_Aim of the exercise_. Reproduce exactly the line that includes "nâng cao năng" and all lines after it, ending with the last line of the data.

_Collected data_.
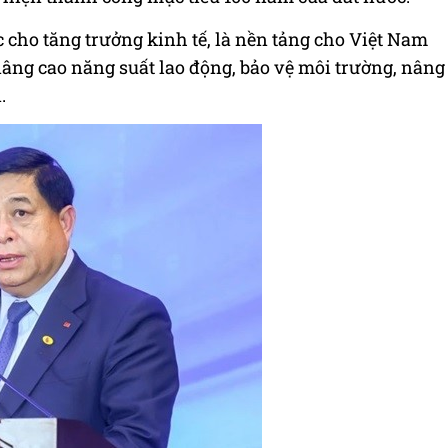
ho tăng trưởng kinh tế, là nền tảng cho Việt Nam
nâng cao năng suất lao động, bảo vệ môi trường, nâng
.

_Solution to this task_.
nâng cao năng suất lao động, bảo vệ môi trường, nâng
.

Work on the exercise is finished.